Provided entries:
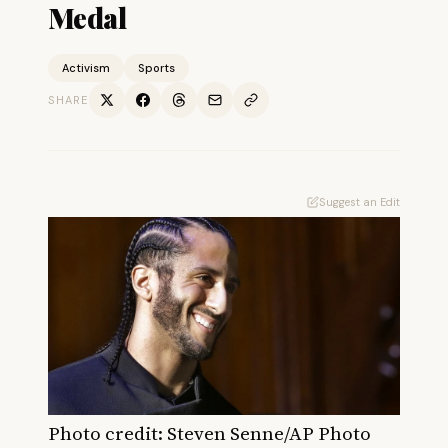
Medal
Activism
Sports
SHARE
Suggest an Edit
Photo credit: S
teven Senne/AP Photo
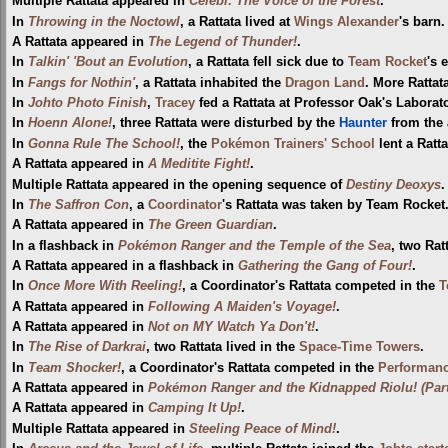
Multiple Rattata appeared in
Celebi: The Voice of the Forest
.
In
Throwing in the Noctowl
, a Rattata lived at
Wings Alexander
's barn.
A Rattata appeared in
The Legend of Thunder!
.
In
Talkin' 'Bout an Evolution
, a Rattata fell sick due to
Team Rocket
's 
In
Fangs for Nothin'
, a Rattata inhabited the
Dragon Land
. More Rattat
In
Johto Photo Finish
,
Tracey
fed a Rattata at Professor Oak's Laborato
In
Hoenn Alone!
, three Rattata were disturbed by the
Haunter
from the 
In
Gonna Rule The School!
, the
Pokémon Trainers' School
lent a Ratt
A Rattata appeared in
A Meditite Fight!
.
Multiple Rattata appeared in the opening sequence of
Destiny Deoxys
.
In
The Saffron Con
, a
Coordinator
's Rattata was taken by Team Rocket
A Rattata appeared in
The Green Guardian
.
In a flashback in
Pokémon Ranger and the Temple of the Sea
, two Rat
A Rattata appeared in a flashback in
Gathering the Gang of Four!
.
In
Once More With Reeling!
, a Coordinator's Rattata competed in the
T
A Rattata appeared in
Following A Maiden's Voyage!
.
A Rattata appeared in
Not on MY Watch Ya Don't!
.
In
The Rise of Darkrai
, two Rattata lived in the
Space-Time Towers
.
In
Team Shocker!
, a Coordinator's Rattata competed in the
Performanc
A Rattata appeared in
Pokémon Ranger and the Kidnapped Riolu! (Part
A Rattata appeared in
Camping It Up!
.
Multiple Rattata appeared in
Steeling Peace of Mind!
.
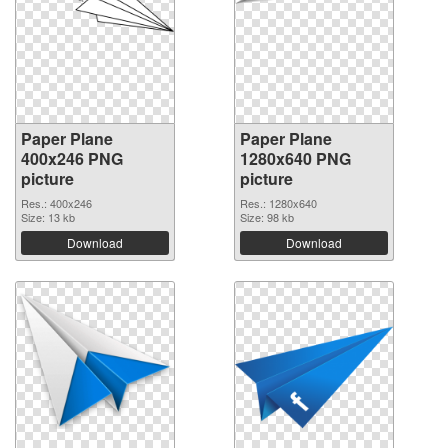
Paper Plane
Paper Plane
400x246 PNG
1280x640 PNG
picture
picture
Res.: 400x246
Res.: 1280x640
Size: 13 kb
Size: 98 kb
Download
Download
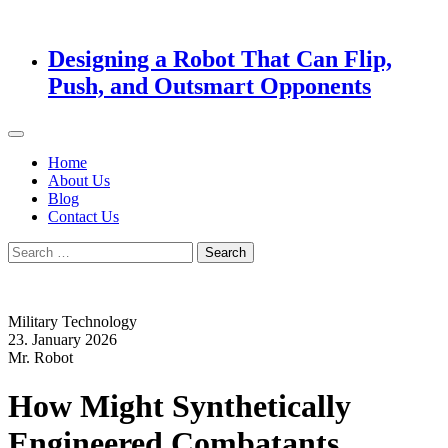
Designing a Robot That Can Flip,
Push, and Outsmart Opponents
Home
About Us
Blog
Contact Us
Search
for:
Military Technology
23. January 2026
Mr. Robot
How Might Synthetically
Engineered Combatants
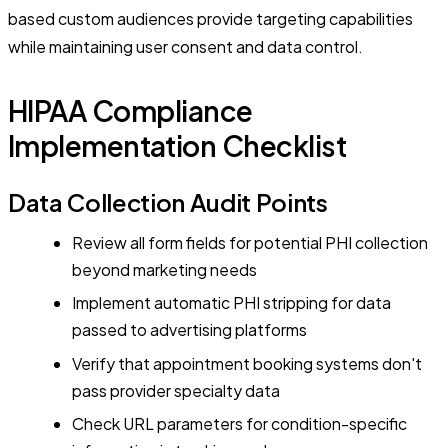
based custom audiences provide targeting capabilities
while maintaining user consent and data control.
HIPAA Compliance
Implementation Checklist
Data Collection Audit Points
Review all form fields for potential PHI collection
beyond marketing needs
Implement automatic PHI stripping for data
passed to advertising platforms
Verify that appointment booking systems don't
pass provider specialty data
Check URL parameters for condition-specific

What you need to do:
Skip the pictures, then write out every entry exactly.

Output of the exercise:
Medal
Activism
Sports
SHARE
Suggest an Edit
Photo credit: S
teven Senne/AP Photo
Multiple Rattata appeared in
Celebi: The Voice of the Forest
.
In
Throwing in the Noctowl
, a Rattata lived at
Wings Alexander
's barn.
A Rattata appeared in
The Legend of Thunder!
.
In
Talkin' 'Bout an Evolution
, a Rattata fell sick due to
Team Rocket
's 
In
Fangs for Nothin'
, a Rattata inhabited the
Dragon Land
. More Rattat
In
Johto Photo Finish
,
Tracey
fed a Rattata at Professor Oak's Laborato
In
Hoenn Alone!
, three Rattata were disturbed by the
Haunter
from the 
In
Gonna Rule The School!
, the
Pokémon Trainers' School
lent a Ratt
A Rattata appeared in
A Meditite Fight!
.
Multiple Rattata appeared in the opening sequence of
Destiny Deoxys
.
In
The Saffron Con
, a
Coordinator
's Rattata was taken by Team Rocket
A Rattata appeared in
The Green Guardian
.
In a flashback in
Pokémon Ranger and the Temple of the Sea
, two Rat
A Rattata appeared in a flashback in
Gathering the Gang of Four!
.
In
Once More With Reeling!
, a Coordinator's Rattata competed in the
T
A Rattata appeared in
Following A Maiden's Voyage!
.
A Rattata appeared in
Not on MY Watch Ya Don't!
.
In
The Rise of Darkrai
, two Rattata lived in the
Space-Time Towers
.
In
Team Shocker!
, a Coordinator's Rattata competed in the
Performanc
A Rattata appeared in
Pokémon Ranger and the Kidnapped Riolu! (Part
A Rattata appeared in
Camping It Up!
.
Multiple Rattata appeared in
Steeling Peace of Mind!
.
Paper Plane
Paper Plane
400x246 PNG
1280x640 PNG
picture
picture
Res.: 400x246
Res.: 1280x640
Size: 13 kb
Size: 98 kb
Download
Download
Designing a Robot That Can Flip,
Push, and Outsmart Opponents
Home
About Us
Blog
Contact Us
Search
for:
Military Technology
23. January 2026
Mr. Robot
How Might Synthetically
Engineered Combatants
based custom audiences provide targeting capabilities
while maintaining user consent and data control.
HIPAA Compliance
Implementation Checklist
Data Collection Audit Points
Review all form fields for potential PHI collection
beyond marketing needs
Implement automatic PHI stripping for data
passed to advertising platforms
Verify that appointment booking systems don't
pass provider specialty data
Check URL parameters for condition-specific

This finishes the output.